Check each line below for "Petrol" and give the count of those that have it, nothing else.
++++ SUPPLIED INFORMATION
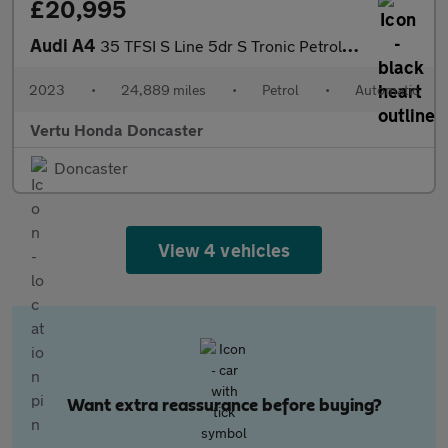
£20,995
Audi A4
35 TFSI S Line 5dr S Tronic Petrol Estate
2023
•
24,889 miles
•
Petrol
•
Automatic
Vertu Honda Doncaster
Doncaster
View 4 vehicles
Want extra reassurance before buying?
++++++++
**TASK SOLUTION:** 2